The coverage in your samples looks very sparse by eye - I would really check to be sure it passed QC. Also when you load the file in IGV and set it to autoscale - there seems to be one fragment near that bait that still has a very high count - are you sure the self-ligated and undigested fragments have been removed?

tlgolan commented 8 years ago

Hi, The coverage indeed is very sparse (in 2Mb window around the bait; it is estimated as ~10%. The estimation was made by using the Basic4cseq package). Beside that, the libraries passed QC (total read number >1M, cis/total>40%). I removed the self-ligated and undigested fragments as followed: I found the primer fragment and removed the most proximal fragment, above and below the bait fragment, containing read number larger then 1. Also, how can you explain the fact that according to the output of 4Cker, almost all the nearBait region is defined as interaction/s? Thanks again for your kind help

rr1859 commented 8 years ago

You have one fragment that has a count of 731,794 and the counts for the fragments adjacent to that drop to ~100-500. If that fragment is not the undigested or self-ligated I would first try to understand why that has such a high count based on where it is located relative to the bait and the RE sites around it - then run the QC again without that fragment. It is very unusual to have a single fragment with such a high count near the bait with no neighboring fragments supporting it. I think the model is not correctly learning the effect of the distance from the bait on the counts and I would not trust any of the calls since they do not seem to match your raw data. Also if you are interested in the interactions near the bait having only ~10% coverage would not be enough to call interactions

tlgolan commented 8 years ago

Hi Ramya,The fragment containing 731794 reads is the primer (bait) fragment.. Does it make sense to you?

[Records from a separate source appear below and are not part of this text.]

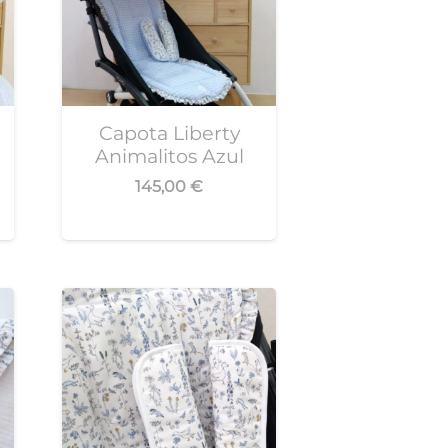
Capota Liberty
Animalitos Azul
145,00
€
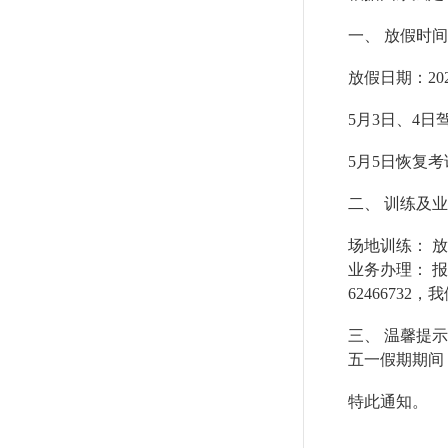
一、 放假时间
放假日期：20
5月3日、4
5月5日恢复考
二、 训练及
场地训练： 
业务办理： 
6246673
三、 温馨提示
五一假期期间
特此通知。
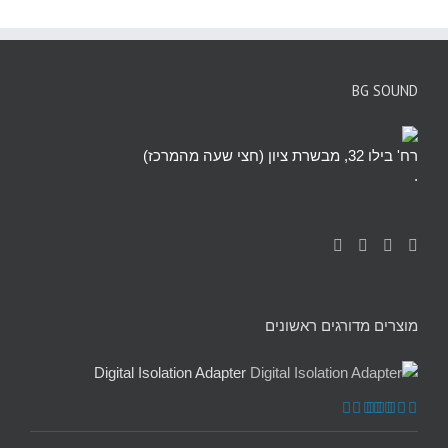
BG SOUND
רח' בילו 32, מבשרת ציון (חצי שעה מהמרכז)
.
מוצרים מדורגים ראשונים
Digital Isolation Adapter
דורג
5.00
מתוך 5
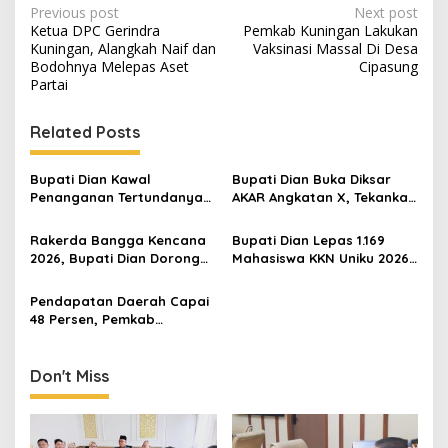
Post
Previous post
Next post
Ketua DPC Gerindra
Pemkab Kuningan Lakukan
navigation
Kuningan, Alangkah Naif dan
Vaksinasi Massal Di Desa
Bodohnya Melepas Aset
Cipasung
Partai
Related Posts
Bupati Dian Kawal
Bupati Dian Buka Diksar
Penanganan Tertundanya
AKAR Angkatan X, Tekankan
Keberangkatan 95 Jemaah
Pentingnya Karakter dan
Umrah Kuningan, Minta Hak
Kepedulian Lingkungan
Rakerda Bangga Kencana
Bupati Dian Lepas 1.169
Jemaah Dipenuhi
2026, Bupati Dian Dorong
Mahasiswa KKN Uniku 2026,
Sinergi Lintas Sektor
Tekankan Inovasi
Bangun Keluarga
Sederhana untuk Kemajuan
Pendapatan Daerah Capai
Berkualitas
Desa
48 Persen, Pemkab
Kuningan Optimistis Target
APBD 2026 Tercapai
Don't Miss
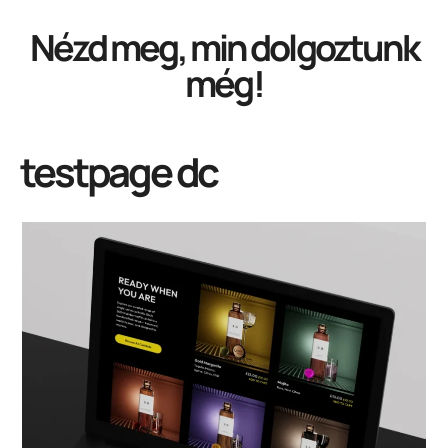
Nézd meg, min dolgoztunk
még!
testpage dc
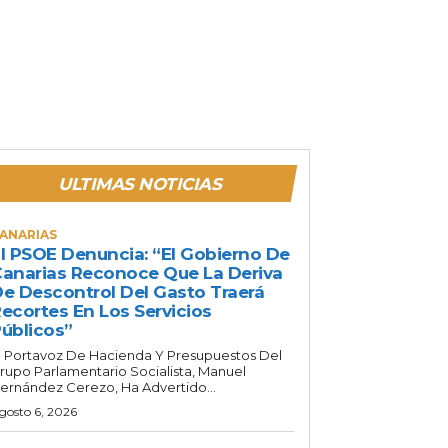
ULTIMAS NOTICIAS
ANARIAS
l PSOE Denuncia: “El Gobierno De
anarias Reconoce Que La Deriva
e Descontrol Del Gasto Traerá
ecortes En Los Servicios
úblicos”
l Portavoz De Hacienda Y Presupuestos Del
rupo Parlamentario Socialista, Manuel
ernández Cerezo, Ha Advertido...
gosto 6, 2026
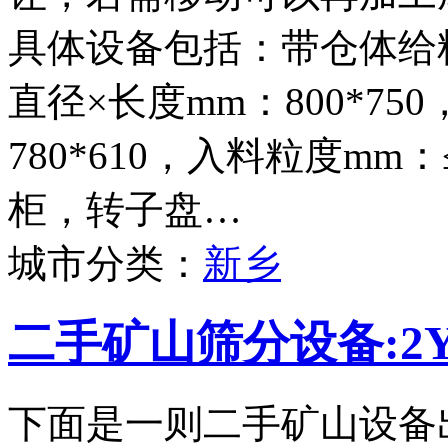
具体设备包括：带仓体给料
直径×长度mm：800*75
780*610，入料粒度mm
柜，转子盘…
城市分类：
新乡
二手矿山筛分设备:2Y
下面是一则二手矿山设备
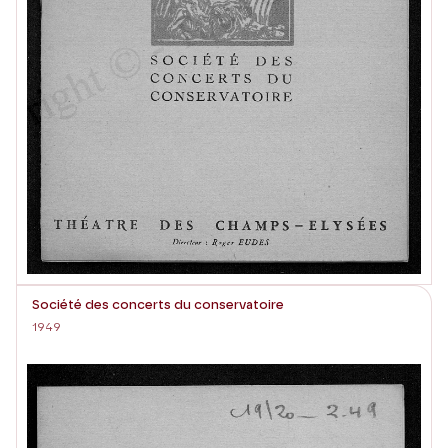
Société des concerts du conservatoire
1949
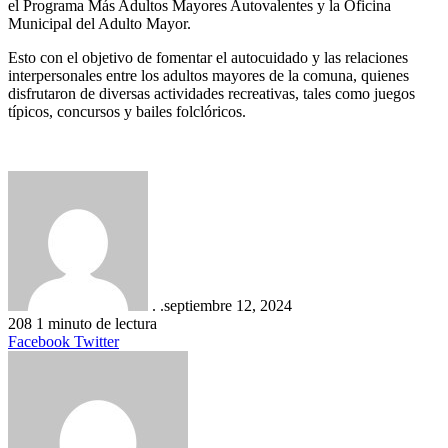
el Programa Más Adultos Mayores Autovalentes y la Oficina
Municipal del Adulto Mayor.
Esto con el objetivo de fomentar el autocuidado y las relaciones
interpersonales entre los adultos mayores de la comuna, quienes
disfrutaron de diversas actividades recreativas, tales como juegos
típicos, concursos y bailes folclóricos.
. .
septiembre 12, 2024
208
1 minuto de lectura
LinkedIn
Tumblr
Pinterest
Reddit
VKontakte
Compartir
Imprimir
Facebook
Twitter
por
correo
electrónico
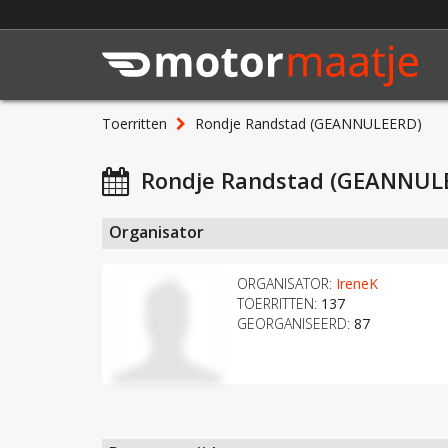
Toerritten
Rondje Randstad (GEANNULEERD)
Rondje Randstad (GEANNUL
Organisator
ORGANISATOR:
IreneK
TOERRITTEN:
137
GEORGANISEERD:
87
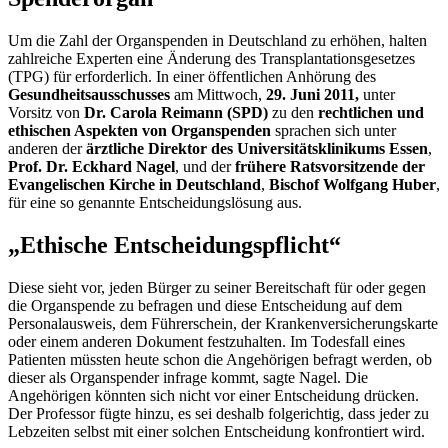
Um die Zahl der Organspenden in Deutschland
zu erhöhen, halten
zahlreiche Experten eine Änderung des Transplantationsgesetzes
(TPG) für erforderlich. In einer öffentlichen Anhörung des
Gesundheitsausschusses
am Mittwoch,
29. Juni 2011,
unter
Vorsitz von
Dr. Carola Reimann (SPD)
zu den
rechtlichen und
ethischen Aspekten von Organspenden
sprachen sich unter
anderen der
ärztliche Direktor des Universitätsklinikums Essen
,
Prof. Dr. Eckhard Nagel
, und der
frühere Ratsvorsitzende der
Evangelischen Kirche in Deutschland
,
Bischof Wolfgang Huber
,
für eine so genannte Entscheidungslösung aus.
„Ethische Entscheidungspflicht“
Diese sieht vor, jeden Bürger zu seiner Bereitschaft für oder gegen
die Organspende zu befragen und diese Entscheidung auf dem
Personalausweis, dem Führerschein, der Krankenversicherungskarte
oder einem anderen Dokument festzuhalten. Im Todesfall eines
Patienten müssten heute schon die Angehörigen befragt werden, ob
dieser als Organspender infrage kommt, sagte Nagel. Die
Angehörigen könnten sich nicht vor einer Entscheidung drücken.
Der Professor fügte hinzu, es sei deshalb folgerichtig, dass jeder zu
Lebzeiten selbst mit einer solchen Entscheidung konfrontiert wird.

On Tuesday, August 16, 2016 6:33 PM, Ramya Raviram <notifications@github.com> wrote:

You have one fragment that has a count of 731,794 and the counts for the fragments adjacent to that drop to ~100-500. If that fragment is not the undigested or self-ligated I would first try to understand why that has such a high count based on where it is located relative to the bait and the RE sites around it - then run the QC again without that fragment. It is very unusual to have a single fragment with such a high count near the bait with no neighboring fragments supporting it. I think the model is not correctly learning the effect of the distance from the bait on the counts and I would not trust any of the calls since they do not seem to match your raw data. Also if you are interested in the interactions near the bait having only ~10% coverage would not be enough to call interactions— You are receiving this because you authored the thread. Reply to this email directly, view it on GitHub, or mute the thread.

rr1859 commented 8 years ago

Then that should be the undigested fragment and it should be removed.